Text Compressor 1% Away From AI Threshold

← Back to Stories (view on slashdot.org)

Text Compressor 1% Away From AI Threshold

Posted by kdawson on Monday July 9, 2007 @06:10PM from the second-hutter-prize dept.

Baldrson writes "Alexander Ratushnyak compressed the first 100,000,000 bytes of Wikipedia to a record-small 16,481,655 bytes (including decompression program), thereby not only winning the second payout of The Hutter Prize for Compression of Human Knowledge, but also bringing text compression within 1% of the threshold for artificial intelligence. Achieving 1.319 bits per character, this makes the next winner of the Hutter Prize likely to reach the threshold of human performance (between 0.6 and 1.3 bits per character) estimated by the founder of information theory, Claude Shannon and confirmed by Cover and King in 1978 using text prediction gambling. When the Hutter Prize started, less than a year ago, the best performance was 1.466 bits per character. Alexander Ratushnyak's open-sourced GPL program is called paq8hp12 [rar file]."

4 of 442 comments (clear)

Min score:

Reason:

Sort:

Re:interesting program name by OverlordQ · 2007-07-09 18:26 · Score: 5, Informative

Since I know people are going to be asking about the name, might I suggest the wiki article about PAQ compression for the reasons behind the weird naming scheme.

--
Your hair look like poop, Bob! - Wanker.
Re:That's cool.. by Kadin2048 · 2007-07-09 18:58 · Score: 5, Informative

Given that it takes something like ~17 hours (based on my rough calculations using the figures on WP) to compress 100MB of data using this algorithm on a reasonably fast computer ... I don't think you'd really want to use it for browsing from CD. No decompression figure is given but I don't see any reason why it would be asymmetric. (Although if there's some reason why it would be dramatically asymmetric, it'd be great if someone would fill me in.)

Mobile use is right out too, at least with current-generation equipment.

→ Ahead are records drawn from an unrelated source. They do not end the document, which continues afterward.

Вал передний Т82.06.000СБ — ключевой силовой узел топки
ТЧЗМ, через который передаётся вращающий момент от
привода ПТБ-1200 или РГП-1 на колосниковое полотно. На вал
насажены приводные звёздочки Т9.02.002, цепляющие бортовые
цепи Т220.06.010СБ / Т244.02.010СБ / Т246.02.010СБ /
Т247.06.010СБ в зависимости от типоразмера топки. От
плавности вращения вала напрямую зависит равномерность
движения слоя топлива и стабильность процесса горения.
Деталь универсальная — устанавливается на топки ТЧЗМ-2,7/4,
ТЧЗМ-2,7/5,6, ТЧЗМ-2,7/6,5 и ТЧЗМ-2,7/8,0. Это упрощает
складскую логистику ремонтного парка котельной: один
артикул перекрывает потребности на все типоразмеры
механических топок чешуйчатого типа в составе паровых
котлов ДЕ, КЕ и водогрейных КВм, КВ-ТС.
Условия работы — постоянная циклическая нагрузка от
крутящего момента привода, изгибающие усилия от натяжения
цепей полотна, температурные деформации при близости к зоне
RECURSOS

Looking at the numbers this looks like it's about on target for the usual resources/space tradeoff. It's a bit smaller than other algorithms, but much, much more resource intensive. It's almost as if there's an asymptotic curve as you approach the absolute-minimum theoretical compression ratio, where resources just climb ridiculously.

Maybe the next big challenge should be for someone to achieve compression in a very resource-efficient way; a prize for coming in with a new compressor/decompressor that's significantly beneath the current resource/compression curve...

--
"Ladies and gentlemen, my killbot features Lotus Notes and a machine gun. It is the finest available."
Re:That's cool.. by Anonymous Coward · 2007-07-09 19:29 · Score: 5, Informative

No decompression figure is given but I don't see any reason why it would be asymmetric. (Although if there's some reason why it would be dramatically asymmetric, it'd be great if someone would fill me in.)
When compressing a file the program has to figure out the best way to represent the data in compressed form before it actually compresses it, when decompressing all it has to do is put it back together according to the method the program previously picked.

This isn't true of all compression techniques, but it's true for many of them, especially advanced techniques, i.e. to compress a short video into MPEG4 can take hours, but most computers don't have a lot of trouble decompressing them in real time.
Re:That's cool.. by imroy · 2007-07-09 21:29 · Score: 5, Informative

Probably not the best example. MPEG4 encoding takes so much time because it's not classical compression, the encoder has to figure out which pieces are less psychorelevant to big picture, and throw them away.

No, the most time-consuming part of most video encoders (including h.263 and h.264) is finding how the blocks have moved - searching for good matches between one frame and another. For best results, h.264 allows for the matches to not only come from the last frame, but up to the last 16! That allows for h.264 to handle flickering content much better, or situations where something is quickly covered and uncovered again e.g a person or car moving across frame, briefly covering parts of the background. Previous codecs did not handle those situations well and had to waste bandwidth redrawing blocks that were on screen just a moment prior.

The point does remain, most "compression" involves some sort of searching which is not performed when decompressing.